Each line of the material holding the word "last" must be identified and copied.
Top of Supplied information
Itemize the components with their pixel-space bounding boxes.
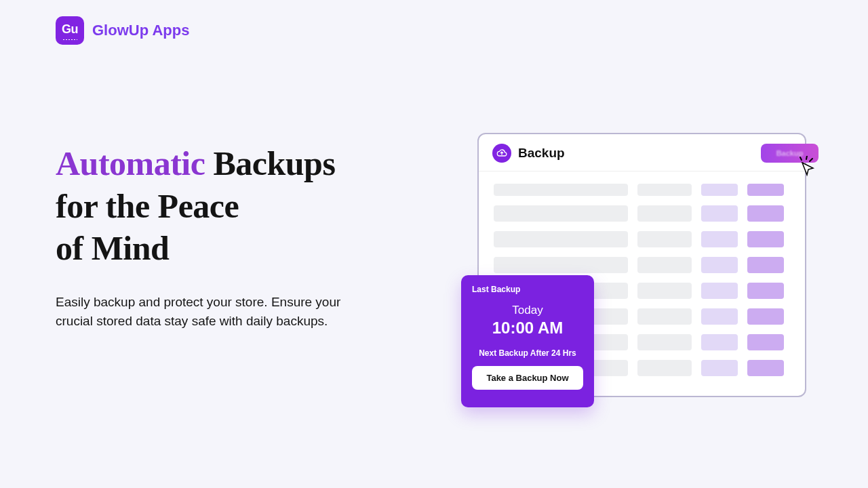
- hero-subtext: Easily backup and protect your store. En…: [56, 293, 368, 331]
- brand-name: GlowUp Apps: [92, 22, 189, 39]
- hero-headline-accent: Automatic: [56, 144, 205, 182]
- cursor-click-icon: [797, 156, 817, 176]
- svg-line-1: [806, 156, 807, 159]
- panel-title: Backup: [518, 146, 565, 161]
- table-row: [494, 231, 790, 247]
- table-row: [494, 257, 790, 273]
- last-backup-card: Last Backup Today 10:00 AM Next Backup A…: [461, 275, 594, 407]
- panel-header: Backup Backup: [479, 134, 805, 171]
- last-backup-date: Today: [472, 304, 583, 317]
- brand-logo-abbrev: Gu: [62, 22, 78, 37]
- hero-section: Automatic Backups for the Peace of Mind …: [56, 142, 408, 331]
- take-backup-now-button[interactable]: Take a Backup Now: [472, 366, 583, 390]
- last-backup-label: Last Backup: [472, 285, 583, 294]
- last-backup-time: 10:00 AM: [472, 319, 583, 338]
- brand-logo-mark: Gu: [56, 16, 84, 45]
- svg-line-0: [800, 157, 802, 160]
- cloud-upload-icon: [492, 144, 511, 163]
- table-row: [494, 184, 790, 196]
- hero-headline: Automatic Backups for the Peace of Mind: [56, 142, 408, 270]
- svg-line-2: [810, 159, 812, 161]
- table-row: [494, 205, 790, 222]
- brand-logo: Gu GlowUp Apps: [56, 16, 189, 45]
- next-backup-label: Next Backup After 24 Hrs: [472, 348, 583, 358]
Bottom of Supplied information
• Answer space:
- last-backup-card: Last Backup Today 10:00 AM Next Backup A…: [461, 275, 594, 407]
- last-backup-date: Today: [472, 304, 583, 317]
- last-backup-label: Last Backup: [472, 285, 583, 294]
- last-backup-time: 10:00 AM: [472, 319, 583, 338]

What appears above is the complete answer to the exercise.